* **ASSIGNMENT**
Reproduce every entry exactly and leave its pictures out.

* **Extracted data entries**
******

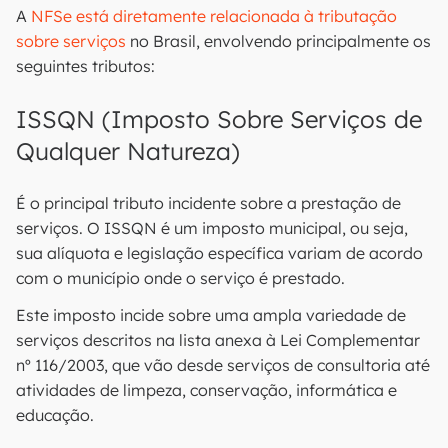
A
NFSe está diretamente relacionada à tributação
sobre serviços
no Brasil, envolvendo principalmente os
seguintes tributos:
ISSQN (Imposto Sobre Serviços de
Qualquer Natureza)
É o principal tributo incidente sobre a prestação de
serviços. O ISSQN é um imposto municipal, ou seja,
sua alíquota e legislação específica variam de acordo
com o município onde o serviço é prestado.
Este imposto incide sobre uma ampla variedade de
serviços descritos na lista anexa à Lei Complementar
nº 116/2003, que vão desde serviços de consultoria até
atividades de limpeza, conservação, informática e
educação.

******

* **ANSWER BELOW**
A
NFSe está diretamente relacionada à tributação
sobre serviços
no Brasil, envolvendo principalmente os
seguintes tributos:
ISSQN (Imposto Sobre Serviços de
Qualquer Natureza)
É o principal tributo incidente sobre a prestação de
serviços. O ISSQN é um imposto municipal, ou seja,
sua alíquota e legislação específica variam de acordo
com o município onde o serviço é prestado.
Este imposto incide sobre uma ampla variedade de
serviços descritos na lista anexa à Lei Complementar
nº 116/2003, que vão desde serviços de consultoria até
atividades de limpeza, conservação, informática e
educação.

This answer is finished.